INSTRUCTIONS FOR THE TASK
When you return the data, keep every word exact and include none of the images.

Document structure recognition data:
▶

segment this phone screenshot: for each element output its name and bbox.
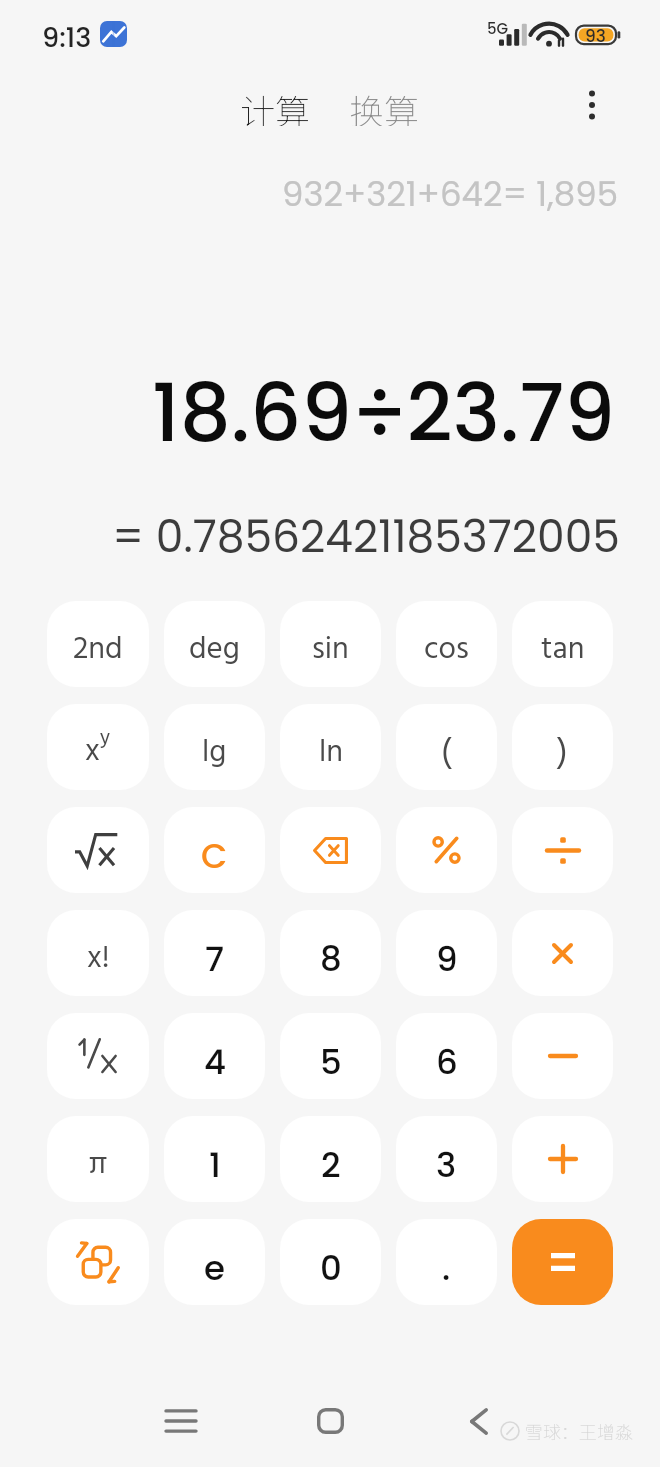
staticText: π: [89, 1140, 108, 1190]
button[interactable]: Square root: [47, 807, 149, 893]
button[interactable]: 6: [396, 1013, 497, 1099]
button[interactable]: Random: [47, 1219, 149, 1305]
button[interactable]: 9: [396, 910, 497, 996]
button[interactable]: 计算: [235, 76, 316, 134]
button[interactable]: More options: [568, 81, 616, 129]
staticText: (: [441, 726, 452, 780]
staticText: 1: [209, 1141, 221, 1189]
button[interactable]: Multiply: [512, 910, 613, 996]
staticText: 2nd: [73, 625, 123, 675]
staticText: 93: [585, 24, 606, 48]
button[interactable]: ): [512, 704, 613, 790]
button[interactable]: cos: [396, 601, 497, 687]
staticText: cos: [424, 625, 469, 675]
button[interactable]: (: [396, 704, 497, 790]
staticText: deg: [189, 625, 240, 675]
button[interactable]: Percent: [396, 807, 497, 893]
staticText: 雪球：王增淼: [525, 1418, 633, 1444]
button[interactable]: Clear: [164, 807, 265, 893]
button[interactable]: Delete: [280, 807, 381, 893]
button[interactable]: Reciprocal: [47, 1013, 149, 1099]
staticText: 换算: [349, 84, 420, 126]
button[interactable]: 5: [280, 1013, 381, 1099]
staticText: 3: [436, 1141, 457, 1189]
button[interactable]: Divide: [512, 807, 613, 893]
button[interactable]: 4: [164, 1013, 265, 1099]
button[interactable]: Minus: [512, 1013, 613, 1099]
button[interactable]: Recent apps: [141, 1381, 221, 1461]
staticText: .: [442, 1244, 451, 1292]
staticText: 7: [205, 935, 225, 983]
staticText: 932+321+642= 1,895: [0, 170, 618, 218]
button[interactable]: deg: [164, 601, 265, 687]
button[interactable]: π: [47, 1116, 149, 1202]
button[interactable]: 换算: [344, 76, 425, 134]
staticText: 5G: [487, 18, 509, 39]
button[interactable]: 3: [396, 1116, 497, 1202]
staticText: sin: [312, 625, 349, 675]
button[interactable]: 2nd: [47, 601, 149, 687]
staticText: 2: [321, 1141, 341, 1189]
button[interactable]: Equals: [512, 1219, 613, 1305]
button[interactable]: sin: [280, 601, 381, 687]
staticText: 9:13: [42, 19, 92, 57]
button[interactable]: e: [164, 1219, 265, 1305]
staticText: 9: [436, 935, 458, 983]
staticText: ln: [319, 728, 343, 778]
staticText: 0: [320, 1244, 342, 1292]
button[interactable]: Plus: [512, 1116, 613, 1202]
staticText: 18.69÷23.79: [0, 357, 615, 469]
button[interactable]: Home: [290, 1381, 370, 1461]
staticText: C: [201, 832, 228, 880]
button[interactable]: .: [396, 1219, 497, 1305]
staticText: 8: [320, 935, 342, 983]
button[interactable]: 0: [280, 1219, 381, 1305]
button[interactable]: lg: [164, 704, 265, 790]
staticText: y: [100, 722, 111, 755]
button[interactable]: x: [47, 704, 149, 790]
staticText: 4: [204, 1038, 226, 1086]
button[interactable]: 2: [280, 1116, 381, 1202]
button[interactable]: 7: [164, 910, 265, 996]
staticText: 6: [436, 1038, 458, 1086]
button[interactable]: 1: [164, 1116, 265, 1202]
button[interactable]: Back: [439, 1381, 519, 1461]
button[interactable]: 8: [280, 910, 381, 996]
button[interactable]: ln: [280, 704, 381, 790]
staticText: 5: [320, 1038, 342, 1086]
staticText: ): [557, 726, 568, 780]
button[interactable]: tan: [512, 601, 613, 687]
staticText: e: [204, 1244, 225, 1292]
staticText: = 0.78562421185372005: [0, 506, 620, 568]
staticText: x!: [87, 934, 110, 984]
staticText: tan: [541, 625, 585, 675]
staticText: 计算: [240, 84, 311, 126]
staticText: x: [85, 727, 100, 777]
button[interactable]: x!: [47, 910, 149, 996]
staticText: lg: [202, 728, 227, 778]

◀

RESULT BELOW
segment this phone screenshot: for each element output its name and bbox.
staticText: π: [89, 1140, 108, 1190]
button[interactable]: Square root: [47, 807, 149, 893]
button[interactable]: 6: [396, 1013, 497, 1099]
button[interactable]: Random: [47, 1219, 149, 1305]
button[interactable]: 9: [396, 910, 497, 996]
button[interactable]: 计算: [235, 76, 316, 134]
button[interactable]: More options: [568, 81, 616, 129]
staticText: (: [441, 726, 452, 780]
staticText: 1: [209, 1141, 221, 1189]
button[interactable]: Multiply: [512, 910, 613, 996]
staticText: 2nd: [73, 625, 123, 675]
staticText: 93: [585, 24, 606, 48]
button[interactable]: ): [512, 704, 613, 790]
button[interactable]: cos: [396, 601, 497, 687]
staticText: cos: [424, 625, 469, 675]
button[interactable]: (: [396, 704, 497, 790]
staticText: deg: [189, 625, 240, 675]
button[interactable]: Percent: [396, 807, 497, 893]
staticText: 雪球：王增淼: [525, 1418, 633, 1444]
button[interactable]: Clear: [164, 807, 265, 893]
button[interactable]: Delete: [280, 807, 381, 893]
button[interactable]: Reciprocal: [47, 1013, 149, 1099]
staticText: 换算: [349, 84, 420, 126]
button[interactable]: 5: [280, 1013, 381, 1099]
staticText: 3: [436, 1141, 457, 1189]
button[interactable]: Divide: [512, 807, 613, 893]
button[interactable]: 4: [164, 1013, 265, 1099]
button[interactable]: Minus: [512, 1013, 613, 1099]
button[interactable]: Recent apps: [141, 1381, 221, 1461]
staticText: .: [442, 1244, 451, 1292]
staticText: 7: [205, 935, 225, 983]
staticText: 932+321+642= 1,895: [0, 170, 618, 218]
button[interactable]: deg: [164, 601, 265, 687]
button[interactable]: π: [47, 1116, 149, 1202]
button[interactable]: 换算: [344, 76, 425, 134]
staticText: 5G: [487, 18, 509, 39]
button[interactable]: 3: [396, 1116, 497, 1202]
staticText: sin: [312, 625, 349, 675]
button[interactable]: 2nd: [47, 601, 149, 687]
staticText: 2: [321, 1141, 341, 1189]
button[interactable]: Equals: [512, 1219, 613, 1305]
button[interactable]: sin: [280, 601, 381, 687]
staticText: 9:13: [42, 19, 92, 57]
button[interactable]: e: [164, 1219, 265, 1305]
staticText: 9: [436, 935, 458, 983]
staticText: ln: [319, 728, 343, 778]
staticText: 0: [320, 1244, 342, 1292]
button[interactable]: Plus: [512, 1116, 613, 1202]
staticText: 18.69÷23.79: [0, 357, 615, 469]
button[interactable]: Home: [290, 1381, 370, 1461]
staticText: C: [201, 832, 228, 880]
button[interactable]: .: [396, 1219, 497, 1305]
staticText: 8: [320, 935, 342, 983]
button[interactable]: 0: [280, 1219, 381, 1305]
button[interactable]: lg: [164, 704, 265, 790]
staticText: y: [100, 722, 111, 755]
button[interactable]: x: [47, 704, 149, 790]
staticText: 4: [204, 1038, 226, 1086]
button[interactable]: 2: [280, 1116, 381, 1202]
button[interactable]: 7: [164, 910, 265, 996]
staticText: 6: [436, 1038, 458, 1086]
button[interactable]: 1: [164, 1116, 265, 1202]
button[interactable]: Back: [439, 1381, 519, 1461]
button[interactable]: 8: [280, 910, 381, 996]
button[interactable]: ln: [280, 704, 381, 790]
staticText: 5: [320, 1038, 342, 1086]
staticText: ): [557, 726, 568, 780]
button[interactable]: tan: [512, 601, 613, 687]
staticText: e: [204, 1244, 225, 1292]
staticText: = 0.78562421185372005: [0, 506, 620, 568]
staticText: x!: [87, 934, 110, 984]
staticText: tan: [541, 625, 585, 675]
staticText: 计算: [240, 84, 311, 126]
staticText: x: [85, 727, 100, 777]
button[interactable]: x!: [47, 910, 149, 996]
staticText: lg: [202, 728, 227, 778]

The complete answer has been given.